Nica & Joe waren auf dem Weihnachtsmarkt – nicht zum Glühwein trinken, sondern zum Singen. Und auch, wenn’s Joe lausig gefroren hat: „Deutschland ist das beste Land for Christmas!“ – davon ist er überzeugt. Jetzt wollen die beiden „A Moment like this“ auf die Bühne zaubern. Joe lässt den Operntenor zum Auftakt mal in der Mottenkiste und singt einfach – normal und gut. Das ist um Längen besser und lange nicht so übertrieben dramatisch wie der erste Song. Das Bo ist sehr zufrieden mit den beiden – wer hätte das gedacht? Till macht sich Sorgen, weil Nica & Joe so „unfassbar gut“ gesungen haben. Sarah würde ihre Kandidaten gerne auf den Weg ins Finale schicken – wer hätte das gedacht?

An dieser Stelle mal ein herzlichen Danke an Moderator Jochen Schropp, der sympathisch, unaufdringlich und humorvoll seinen Job macht und sich damit grundlegend von einigen seiner recht nervigen Kollegen unterscheidet. Schropp for Wetten, dass!

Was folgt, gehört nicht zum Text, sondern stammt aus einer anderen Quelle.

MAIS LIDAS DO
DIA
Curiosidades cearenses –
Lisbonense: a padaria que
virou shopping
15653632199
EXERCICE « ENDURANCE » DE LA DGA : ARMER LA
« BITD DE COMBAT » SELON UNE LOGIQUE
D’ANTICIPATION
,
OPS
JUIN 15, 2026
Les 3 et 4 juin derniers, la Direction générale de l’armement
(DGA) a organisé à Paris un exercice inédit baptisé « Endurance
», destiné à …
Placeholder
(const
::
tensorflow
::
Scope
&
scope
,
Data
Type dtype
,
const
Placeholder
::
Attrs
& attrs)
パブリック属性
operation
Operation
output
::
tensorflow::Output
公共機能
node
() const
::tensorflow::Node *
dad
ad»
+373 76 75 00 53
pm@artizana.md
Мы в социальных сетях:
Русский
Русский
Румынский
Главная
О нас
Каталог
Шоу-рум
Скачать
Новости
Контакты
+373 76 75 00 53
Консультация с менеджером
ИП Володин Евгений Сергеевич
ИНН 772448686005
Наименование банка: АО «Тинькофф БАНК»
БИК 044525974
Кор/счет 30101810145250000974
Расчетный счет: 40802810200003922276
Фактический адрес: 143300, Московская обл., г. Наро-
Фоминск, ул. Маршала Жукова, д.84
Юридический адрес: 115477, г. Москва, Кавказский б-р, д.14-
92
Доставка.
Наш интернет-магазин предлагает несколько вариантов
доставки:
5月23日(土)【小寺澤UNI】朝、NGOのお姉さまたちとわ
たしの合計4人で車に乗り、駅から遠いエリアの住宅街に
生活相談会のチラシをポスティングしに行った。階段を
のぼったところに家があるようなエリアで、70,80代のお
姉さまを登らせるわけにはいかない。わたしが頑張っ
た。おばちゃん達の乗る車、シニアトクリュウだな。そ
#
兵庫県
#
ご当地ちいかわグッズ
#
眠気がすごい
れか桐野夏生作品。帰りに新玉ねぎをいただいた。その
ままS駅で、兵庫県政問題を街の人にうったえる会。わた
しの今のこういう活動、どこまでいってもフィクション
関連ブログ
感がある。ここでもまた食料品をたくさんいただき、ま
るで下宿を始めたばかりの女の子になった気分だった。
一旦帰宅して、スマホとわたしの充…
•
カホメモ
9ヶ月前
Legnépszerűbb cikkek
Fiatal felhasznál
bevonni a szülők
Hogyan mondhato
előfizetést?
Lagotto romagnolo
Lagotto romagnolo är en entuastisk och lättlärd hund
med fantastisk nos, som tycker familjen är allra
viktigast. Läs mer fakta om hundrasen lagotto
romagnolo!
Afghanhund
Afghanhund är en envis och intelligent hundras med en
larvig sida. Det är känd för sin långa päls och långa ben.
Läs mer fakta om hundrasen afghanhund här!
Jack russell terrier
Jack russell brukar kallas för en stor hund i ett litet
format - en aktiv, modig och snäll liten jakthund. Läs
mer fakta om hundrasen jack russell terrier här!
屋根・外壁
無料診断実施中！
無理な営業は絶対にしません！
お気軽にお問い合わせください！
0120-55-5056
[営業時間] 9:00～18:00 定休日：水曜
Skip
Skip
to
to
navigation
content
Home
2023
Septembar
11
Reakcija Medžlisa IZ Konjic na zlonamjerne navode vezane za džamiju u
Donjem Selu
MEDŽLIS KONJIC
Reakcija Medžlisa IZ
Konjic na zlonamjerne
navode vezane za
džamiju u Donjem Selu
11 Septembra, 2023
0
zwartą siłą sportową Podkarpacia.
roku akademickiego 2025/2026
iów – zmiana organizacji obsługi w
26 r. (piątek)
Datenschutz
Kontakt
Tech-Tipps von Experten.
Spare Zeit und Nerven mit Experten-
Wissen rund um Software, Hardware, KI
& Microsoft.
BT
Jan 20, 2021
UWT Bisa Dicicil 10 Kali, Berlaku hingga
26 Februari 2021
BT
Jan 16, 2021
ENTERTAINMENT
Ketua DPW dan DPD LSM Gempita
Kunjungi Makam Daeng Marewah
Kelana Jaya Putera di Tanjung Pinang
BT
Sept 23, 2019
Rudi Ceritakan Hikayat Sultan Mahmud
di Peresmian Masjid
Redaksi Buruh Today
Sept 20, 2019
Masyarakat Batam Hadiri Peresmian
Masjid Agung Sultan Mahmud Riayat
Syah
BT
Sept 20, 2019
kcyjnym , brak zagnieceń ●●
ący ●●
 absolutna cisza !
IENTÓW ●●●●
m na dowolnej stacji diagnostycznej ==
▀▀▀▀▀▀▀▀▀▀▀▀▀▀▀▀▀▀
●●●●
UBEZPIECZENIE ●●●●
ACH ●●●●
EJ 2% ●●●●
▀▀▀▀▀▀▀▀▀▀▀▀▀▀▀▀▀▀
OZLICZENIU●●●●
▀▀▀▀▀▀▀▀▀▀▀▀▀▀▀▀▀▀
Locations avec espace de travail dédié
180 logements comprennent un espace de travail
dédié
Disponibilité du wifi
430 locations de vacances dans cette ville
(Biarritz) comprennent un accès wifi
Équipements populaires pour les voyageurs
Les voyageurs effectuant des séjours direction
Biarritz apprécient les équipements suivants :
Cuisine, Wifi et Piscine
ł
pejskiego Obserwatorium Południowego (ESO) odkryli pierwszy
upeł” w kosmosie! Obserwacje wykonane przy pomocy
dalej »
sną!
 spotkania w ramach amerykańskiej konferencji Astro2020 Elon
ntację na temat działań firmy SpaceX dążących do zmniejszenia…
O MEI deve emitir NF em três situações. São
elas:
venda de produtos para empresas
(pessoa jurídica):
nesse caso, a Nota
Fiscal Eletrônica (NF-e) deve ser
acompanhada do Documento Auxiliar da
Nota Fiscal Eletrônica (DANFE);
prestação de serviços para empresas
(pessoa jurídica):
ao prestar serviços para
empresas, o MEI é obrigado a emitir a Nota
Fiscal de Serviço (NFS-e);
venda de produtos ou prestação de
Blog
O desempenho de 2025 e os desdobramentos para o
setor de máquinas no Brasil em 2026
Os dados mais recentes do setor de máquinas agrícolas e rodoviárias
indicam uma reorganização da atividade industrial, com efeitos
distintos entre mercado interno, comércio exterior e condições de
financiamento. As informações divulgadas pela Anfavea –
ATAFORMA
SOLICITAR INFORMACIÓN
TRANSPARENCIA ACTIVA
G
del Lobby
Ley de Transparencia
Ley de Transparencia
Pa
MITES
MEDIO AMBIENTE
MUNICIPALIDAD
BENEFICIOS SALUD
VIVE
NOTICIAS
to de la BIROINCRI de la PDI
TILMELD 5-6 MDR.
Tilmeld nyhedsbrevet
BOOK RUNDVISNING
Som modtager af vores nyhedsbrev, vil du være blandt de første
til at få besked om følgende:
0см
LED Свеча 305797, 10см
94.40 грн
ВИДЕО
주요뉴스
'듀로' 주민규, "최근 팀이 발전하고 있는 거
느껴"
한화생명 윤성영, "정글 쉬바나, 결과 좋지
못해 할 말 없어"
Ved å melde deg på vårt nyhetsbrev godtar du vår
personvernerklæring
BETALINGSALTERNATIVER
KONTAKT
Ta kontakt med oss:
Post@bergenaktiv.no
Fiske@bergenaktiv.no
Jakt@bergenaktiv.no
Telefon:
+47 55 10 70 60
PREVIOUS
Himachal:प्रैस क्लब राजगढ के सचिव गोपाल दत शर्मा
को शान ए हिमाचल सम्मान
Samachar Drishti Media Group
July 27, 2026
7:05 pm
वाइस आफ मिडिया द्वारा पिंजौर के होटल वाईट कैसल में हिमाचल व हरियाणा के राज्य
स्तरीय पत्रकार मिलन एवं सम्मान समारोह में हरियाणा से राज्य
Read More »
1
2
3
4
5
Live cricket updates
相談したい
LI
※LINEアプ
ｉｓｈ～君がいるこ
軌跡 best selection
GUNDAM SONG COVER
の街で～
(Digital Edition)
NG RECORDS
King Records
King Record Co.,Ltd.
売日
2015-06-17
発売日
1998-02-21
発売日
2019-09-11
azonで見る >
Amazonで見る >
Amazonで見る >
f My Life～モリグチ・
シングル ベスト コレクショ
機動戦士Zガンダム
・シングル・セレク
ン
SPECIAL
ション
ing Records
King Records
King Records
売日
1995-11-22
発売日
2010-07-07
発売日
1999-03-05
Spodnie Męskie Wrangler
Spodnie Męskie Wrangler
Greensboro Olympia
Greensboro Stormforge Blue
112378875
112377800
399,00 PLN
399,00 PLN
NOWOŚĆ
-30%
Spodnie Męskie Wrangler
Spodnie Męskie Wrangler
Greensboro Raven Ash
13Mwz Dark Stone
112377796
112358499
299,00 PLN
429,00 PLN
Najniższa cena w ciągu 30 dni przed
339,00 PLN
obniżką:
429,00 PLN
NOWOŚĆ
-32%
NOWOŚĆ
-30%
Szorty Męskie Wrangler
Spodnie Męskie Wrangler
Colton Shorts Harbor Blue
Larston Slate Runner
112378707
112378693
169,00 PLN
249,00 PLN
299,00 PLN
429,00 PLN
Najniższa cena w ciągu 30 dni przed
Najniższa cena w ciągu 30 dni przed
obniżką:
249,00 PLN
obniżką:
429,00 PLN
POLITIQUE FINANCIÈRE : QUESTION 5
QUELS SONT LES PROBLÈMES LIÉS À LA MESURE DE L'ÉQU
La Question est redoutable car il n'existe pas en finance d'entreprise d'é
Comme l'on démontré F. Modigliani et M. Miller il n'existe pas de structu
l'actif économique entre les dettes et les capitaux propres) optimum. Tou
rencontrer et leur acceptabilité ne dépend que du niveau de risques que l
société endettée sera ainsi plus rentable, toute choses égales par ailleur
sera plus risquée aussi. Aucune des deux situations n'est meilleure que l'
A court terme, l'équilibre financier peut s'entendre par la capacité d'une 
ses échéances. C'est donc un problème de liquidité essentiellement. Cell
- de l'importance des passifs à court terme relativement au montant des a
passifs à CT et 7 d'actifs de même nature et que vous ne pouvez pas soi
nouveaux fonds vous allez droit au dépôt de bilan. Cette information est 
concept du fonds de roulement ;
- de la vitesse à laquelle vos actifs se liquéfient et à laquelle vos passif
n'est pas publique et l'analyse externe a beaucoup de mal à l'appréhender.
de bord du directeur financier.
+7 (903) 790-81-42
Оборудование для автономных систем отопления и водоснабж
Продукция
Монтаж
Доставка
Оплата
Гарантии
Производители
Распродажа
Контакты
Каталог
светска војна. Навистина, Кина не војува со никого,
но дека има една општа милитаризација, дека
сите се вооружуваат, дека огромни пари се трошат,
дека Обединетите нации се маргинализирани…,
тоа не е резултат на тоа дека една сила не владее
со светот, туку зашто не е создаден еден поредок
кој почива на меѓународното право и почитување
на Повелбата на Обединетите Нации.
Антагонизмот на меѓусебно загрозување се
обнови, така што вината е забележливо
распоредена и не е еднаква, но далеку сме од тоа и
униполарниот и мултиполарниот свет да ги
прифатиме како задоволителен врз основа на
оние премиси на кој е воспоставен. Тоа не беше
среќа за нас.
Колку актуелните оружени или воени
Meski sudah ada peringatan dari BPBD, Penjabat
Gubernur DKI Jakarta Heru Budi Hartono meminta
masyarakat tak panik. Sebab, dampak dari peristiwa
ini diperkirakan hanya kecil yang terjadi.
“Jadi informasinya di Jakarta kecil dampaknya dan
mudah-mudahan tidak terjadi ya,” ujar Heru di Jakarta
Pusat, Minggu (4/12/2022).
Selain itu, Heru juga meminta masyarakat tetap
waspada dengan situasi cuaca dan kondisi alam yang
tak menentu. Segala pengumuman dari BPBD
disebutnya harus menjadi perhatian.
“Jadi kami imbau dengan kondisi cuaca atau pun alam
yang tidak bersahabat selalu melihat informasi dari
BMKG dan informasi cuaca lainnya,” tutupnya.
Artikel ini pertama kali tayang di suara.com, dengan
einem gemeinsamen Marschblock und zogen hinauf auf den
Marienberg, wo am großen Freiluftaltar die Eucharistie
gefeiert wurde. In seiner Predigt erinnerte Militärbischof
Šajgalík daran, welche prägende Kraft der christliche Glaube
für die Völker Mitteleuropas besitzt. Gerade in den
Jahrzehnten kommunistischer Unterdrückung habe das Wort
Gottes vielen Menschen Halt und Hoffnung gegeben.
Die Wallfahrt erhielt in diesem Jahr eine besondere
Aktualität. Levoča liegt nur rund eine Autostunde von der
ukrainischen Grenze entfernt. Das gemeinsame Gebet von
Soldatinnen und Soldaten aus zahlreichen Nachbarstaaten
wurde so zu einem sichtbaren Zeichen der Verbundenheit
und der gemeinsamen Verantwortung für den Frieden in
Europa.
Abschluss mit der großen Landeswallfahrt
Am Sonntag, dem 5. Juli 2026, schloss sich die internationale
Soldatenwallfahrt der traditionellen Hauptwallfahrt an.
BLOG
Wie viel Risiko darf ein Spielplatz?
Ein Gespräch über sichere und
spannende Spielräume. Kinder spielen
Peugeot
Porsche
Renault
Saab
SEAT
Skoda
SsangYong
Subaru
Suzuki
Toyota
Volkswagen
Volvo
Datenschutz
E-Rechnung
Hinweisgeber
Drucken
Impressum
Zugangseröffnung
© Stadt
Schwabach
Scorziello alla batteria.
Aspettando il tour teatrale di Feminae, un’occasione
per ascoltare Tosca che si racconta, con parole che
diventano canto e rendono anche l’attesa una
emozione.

Zum Schluss darf Raffaela Wais noch einmal zeigen, was sie kann. „Someone like you“ von Adele ist sicher keine einfache Nummer, aber mit ihrer Powerstimme dürfte das kein Problem sein. Das ist sehr sanft vorgetragen, sehr weich. Adeles Original hat mehr Biss. Ob sich Raffaela mit der Nummer einen Gefallen getan hat, mag dahin gestellt sein. Sicher indes ist, dass sie unwahrscheinliche Fortschritte gemacht hat, was Ausdruck und Gefühl angeht. Da fliegen die Stofftierchen auf die Bühne. „Für diese Performance gehört Dir eine Medaille verliehen“, ist Till überzeugt. Von ihm gibt es großes Lob. Auch Sarah ist voll und ganz begeistert. „Wir als Team haben heute alles richtig gemacht“, lobt Raffaelas Mentor Das Bo.

Die Kandidaten zittern noch um den Einzug ins Finale – Tim Bendzko ist schon ein paar Stufen weiter auf dem Weg in den Pop-Olymp. Der sympathische Singer-Songwriter präsentiert ein Medley seiner Songs – und begeistert das Publikum. Und alle warten auf die Entscheidung. Am Ende muss Rufus Martin gehen. Im Finale stehen drei Acts: David Pfeffer, Nica & Joe und Raffaela Wais.